# [What to do]
Go line by line through the data and copy those with the word "desde".

# [Dataset]
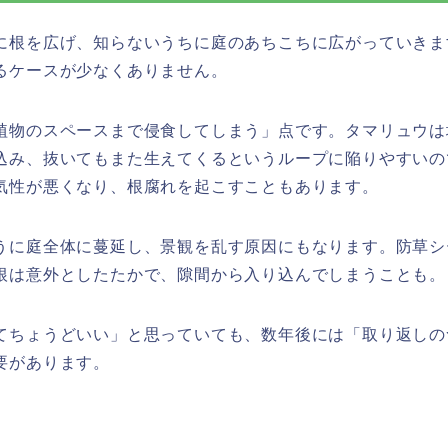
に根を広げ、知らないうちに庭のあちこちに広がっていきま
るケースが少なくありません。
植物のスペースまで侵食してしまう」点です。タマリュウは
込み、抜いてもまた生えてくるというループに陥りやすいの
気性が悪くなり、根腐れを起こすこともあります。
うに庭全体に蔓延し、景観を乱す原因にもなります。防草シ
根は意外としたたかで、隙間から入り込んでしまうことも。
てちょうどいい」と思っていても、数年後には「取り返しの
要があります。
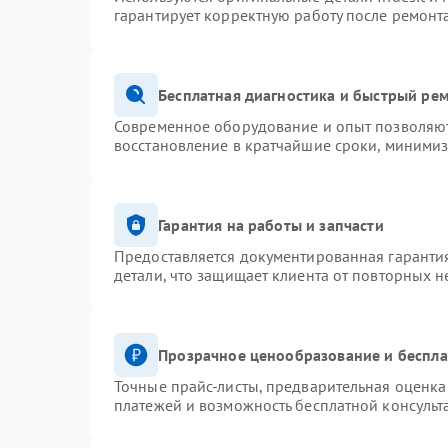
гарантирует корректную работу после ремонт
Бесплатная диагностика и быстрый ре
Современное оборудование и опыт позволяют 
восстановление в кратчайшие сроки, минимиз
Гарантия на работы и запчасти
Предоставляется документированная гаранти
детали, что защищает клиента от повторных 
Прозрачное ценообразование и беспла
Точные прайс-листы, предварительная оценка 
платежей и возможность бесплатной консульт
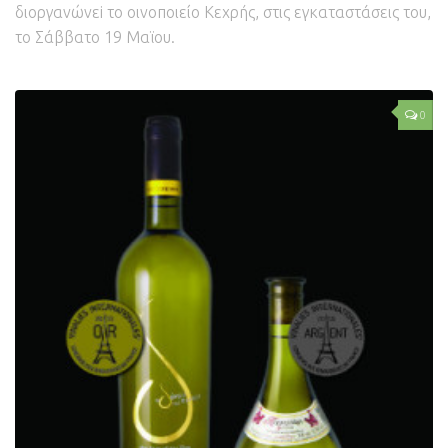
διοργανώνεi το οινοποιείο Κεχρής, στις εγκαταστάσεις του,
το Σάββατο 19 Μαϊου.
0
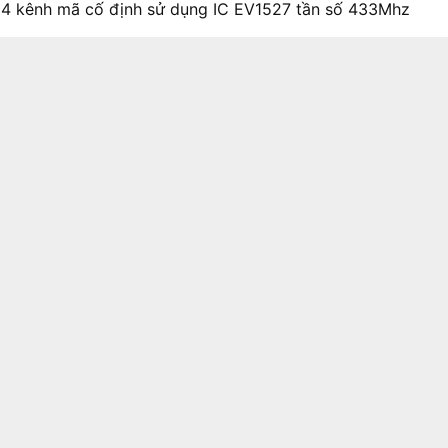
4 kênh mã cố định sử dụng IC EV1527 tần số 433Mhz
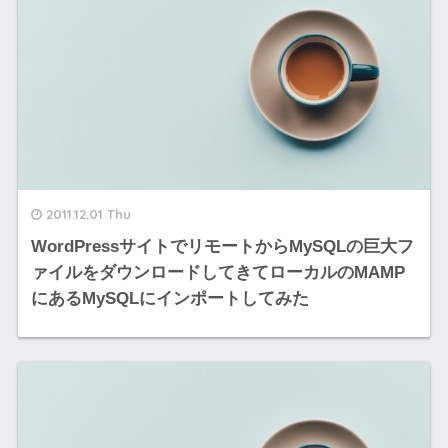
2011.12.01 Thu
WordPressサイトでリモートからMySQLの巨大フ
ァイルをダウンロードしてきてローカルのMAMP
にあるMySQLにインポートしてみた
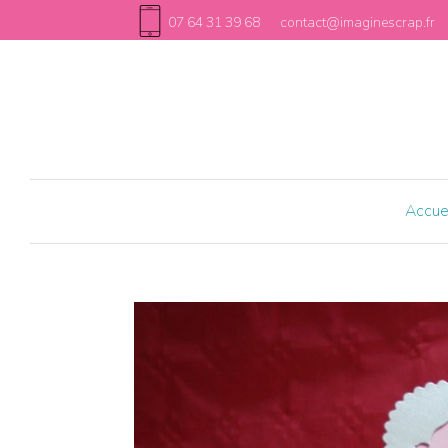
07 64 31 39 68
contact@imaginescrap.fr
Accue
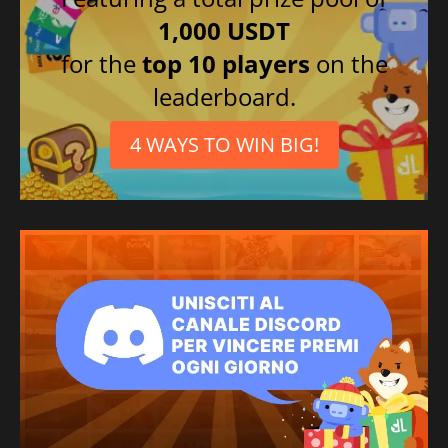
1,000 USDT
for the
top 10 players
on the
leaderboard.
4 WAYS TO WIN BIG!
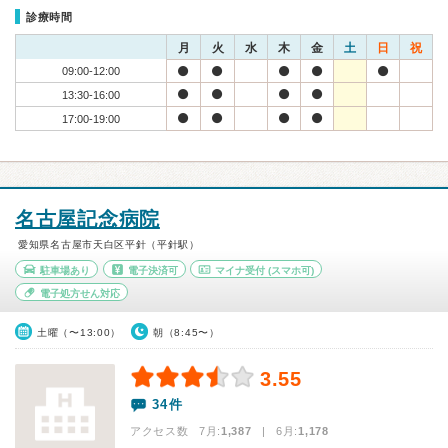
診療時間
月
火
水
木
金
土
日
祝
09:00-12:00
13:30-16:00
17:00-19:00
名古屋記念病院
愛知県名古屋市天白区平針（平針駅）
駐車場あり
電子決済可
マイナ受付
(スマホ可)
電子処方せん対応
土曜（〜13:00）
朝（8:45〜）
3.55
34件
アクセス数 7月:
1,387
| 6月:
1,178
==
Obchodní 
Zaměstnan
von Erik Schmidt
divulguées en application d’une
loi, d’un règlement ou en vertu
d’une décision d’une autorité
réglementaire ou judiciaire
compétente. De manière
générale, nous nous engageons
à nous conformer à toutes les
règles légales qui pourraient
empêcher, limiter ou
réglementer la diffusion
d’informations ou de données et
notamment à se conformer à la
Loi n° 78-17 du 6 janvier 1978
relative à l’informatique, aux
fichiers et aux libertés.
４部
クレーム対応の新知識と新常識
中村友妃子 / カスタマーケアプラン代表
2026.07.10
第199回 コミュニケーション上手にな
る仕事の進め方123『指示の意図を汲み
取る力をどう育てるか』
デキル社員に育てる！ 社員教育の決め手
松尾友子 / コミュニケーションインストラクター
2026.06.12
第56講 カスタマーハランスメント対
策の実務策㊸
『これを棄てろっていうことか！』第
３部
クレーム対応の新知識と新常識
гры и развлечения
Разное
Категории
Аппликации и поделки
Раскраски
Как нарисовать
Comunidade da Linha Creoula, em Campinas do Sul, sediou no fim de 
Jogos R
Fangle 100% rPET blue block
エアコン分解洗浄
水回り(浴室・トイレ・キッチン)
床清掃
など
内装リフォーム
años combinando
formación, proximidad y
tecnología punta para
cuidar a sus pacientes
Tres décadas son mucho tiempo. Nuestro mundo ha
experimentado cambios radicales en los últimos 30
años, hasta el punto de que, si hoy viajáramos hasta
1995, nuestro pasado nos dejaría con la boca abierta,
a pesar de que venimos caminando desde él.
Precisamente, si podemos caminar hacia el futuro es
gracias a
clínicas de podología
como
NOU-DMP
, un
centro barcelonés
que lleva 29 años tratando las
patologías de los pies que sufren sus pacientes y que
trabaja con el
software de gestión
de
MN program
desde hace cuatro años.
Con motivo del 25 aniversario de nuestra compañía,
...
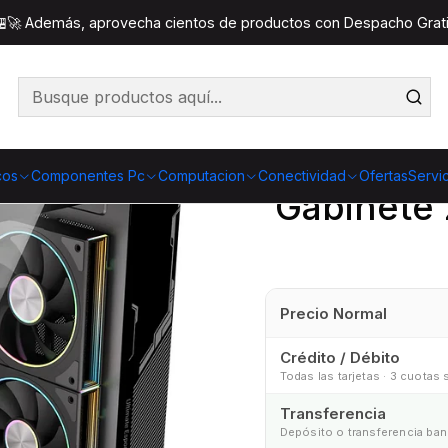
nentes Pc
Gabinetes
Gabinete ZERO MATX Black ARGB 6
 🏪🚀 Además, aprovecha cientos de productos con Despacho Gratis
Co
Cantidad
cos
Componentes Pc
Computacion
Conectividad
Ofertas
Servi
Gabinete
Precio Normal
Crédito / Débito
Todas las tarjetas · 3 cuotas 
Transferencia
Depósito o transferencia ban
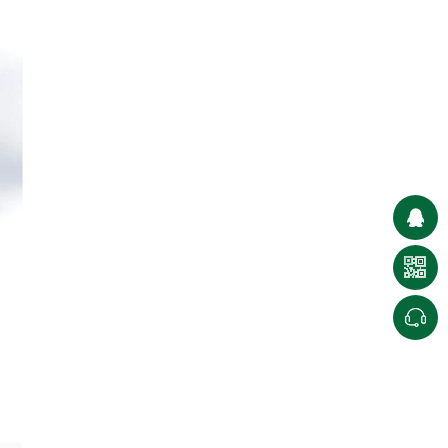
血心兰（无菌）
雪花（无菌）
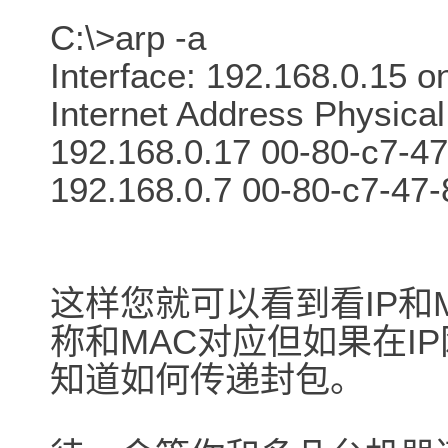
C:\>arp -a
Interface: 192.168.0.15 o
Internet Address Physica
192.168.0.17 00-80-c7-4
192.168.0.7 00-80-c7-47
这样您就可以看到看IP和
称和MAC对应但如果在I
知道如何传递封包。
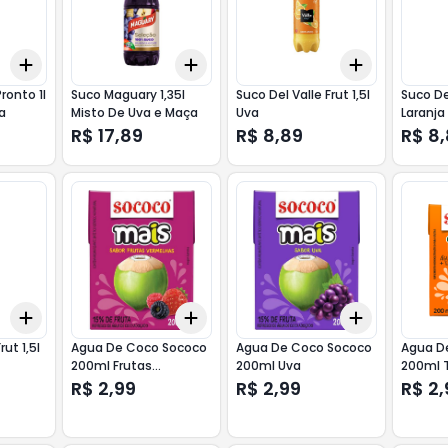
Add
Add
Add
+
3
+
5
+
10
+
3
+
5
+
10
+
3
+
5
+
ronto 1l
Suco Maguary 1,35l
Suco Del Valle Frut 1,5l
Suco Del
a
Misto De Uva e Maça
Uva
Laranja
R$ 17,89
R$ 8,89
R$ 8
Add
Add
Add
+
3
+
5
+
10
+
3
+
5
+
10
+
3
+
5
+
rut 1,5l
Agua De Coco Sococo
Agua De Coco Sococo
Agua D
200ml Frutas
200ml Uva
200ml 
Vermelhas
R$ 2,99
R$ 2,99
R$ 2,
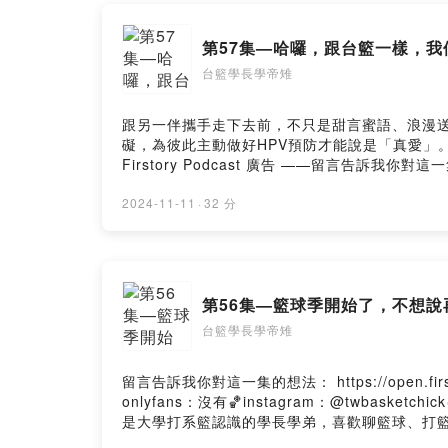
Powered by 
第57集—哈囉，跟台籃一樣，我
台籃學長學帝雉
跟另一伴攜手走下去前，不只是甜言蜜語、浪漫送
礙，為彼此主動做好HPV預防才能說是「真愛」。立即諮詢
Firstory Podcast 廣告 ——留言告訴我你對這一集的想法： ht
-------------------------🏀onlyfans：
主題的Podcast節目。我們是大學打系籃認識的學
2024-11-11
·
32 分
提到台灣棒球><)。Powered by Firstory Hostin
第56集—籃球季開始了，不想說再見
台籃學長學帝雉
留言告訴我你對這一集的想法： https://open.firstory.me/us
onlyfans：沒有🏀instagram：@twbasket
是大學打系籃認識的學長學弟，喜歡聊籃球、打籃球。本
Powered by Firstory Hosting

# [Response]
a pesar de que venimos caminando desde él.
desde hace cuatro años.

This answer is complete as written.